De nombreux Français n'ont plus accès aux soins minimaux dans les déserts médicaux, qui concernent beaucoup de territoires. Les Français sont pourtant censés être les premiers bénéficiaires de la solidarité nationale qui, par définition, doit être nationale. Financer des soins au titre de l'AME pour plus de 1 milliard d'euros – un montant en augmentation –, cela au bénéfice d'étrangers clandestins qui violent notre droit, constitue un choix politique très contestable. La générosité de la France ne peut se faire au détriment de nombreux nationaux, qui ont tous droit à un accès aux soins de qualité et de proximité.

Lorsque le pays n'exerce plus totalement cette mission de santé publique et de protection de la vie des Français, par renoncement, par choix ou par incompétence, alors l'État a failli gravement et met en danger nombre de nos concitoyens.

Être Français est une chance, un privilège, qui implique un certain nombre de droits auxquels nos concitoyens peuvent prétendre. Les Français cotisent et paient des impôts pour avoir accès aux soins. Et ils nous élisent pour les défendre.

Endiguer la désertification médicale, avec rapidité et efficacité, est un impératif. Le Gouvernement n'a plus le droit à l'erreur. Il faut réduire cette fracture médicale, dont sont durement victimes les zones périphériques. Il faut mener des politiques de rééquilibrage, en privilégiant une logique de bassin de vie et non de métropolisation des services publics. C'est une question de justice territoriale.

Concernant le mode de régulation et d'installation des médecins, qui ont une mission de service public à assurer, de nouvelles actions d'incitation maximale sont nécessaires. À défaut, nous nous dirigerons inéluctablement vers un système de coercition, qui n'est pas souhaitable.

La France est, malheureusement, un pays en voie de tiers-mondisation médicale.
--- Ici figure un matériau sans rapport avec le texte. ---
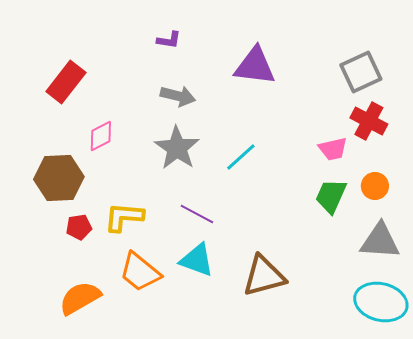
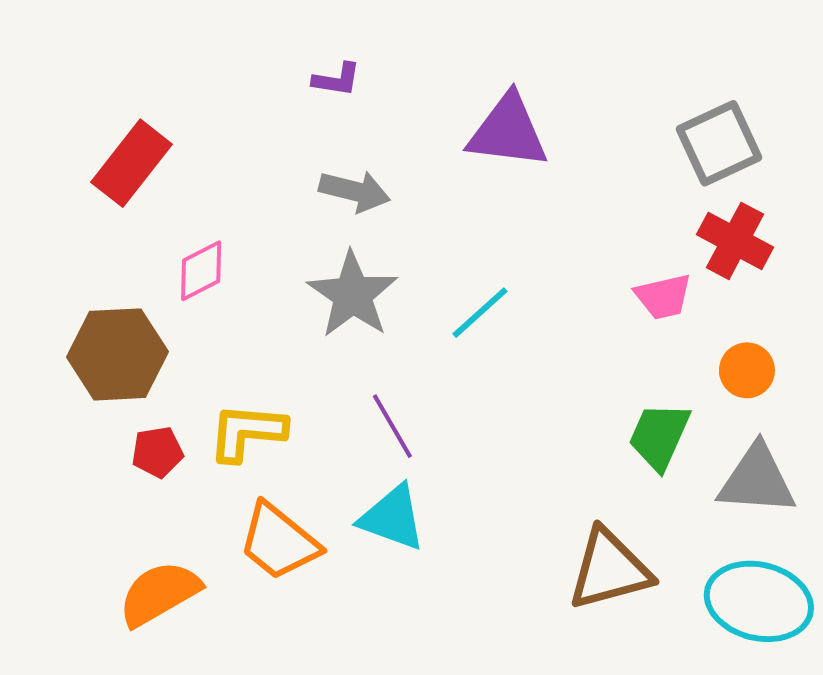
green trapezoid: (331, 196) -> (659, 436), moved
purple line: (197, 214) -> (392, 426), turned 32
brown triangle: (264, 276) -> (609, 570), moved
Des milliers de femmes et d'hommes y renoncent, chaque année, à se soigner. Au nom de la protection de la santé de tous les Français, imagine-t-on un « quoi qu'il en coûte » contre la désertification médicale, des mesures contraignantes temporaires pour installer des médecins en zones sous-dotées ?

Pour assurer la bonne coordination des services au plus près des réalités, l'État doit faire confiance aux communes, aux départements et aux acteurs locaux de la santé. L'enjeu est de sauver notre système de santé et notre tissu territorial d'offre de soins.

C'est impératif, c'est urgent et les Français nous le demandent.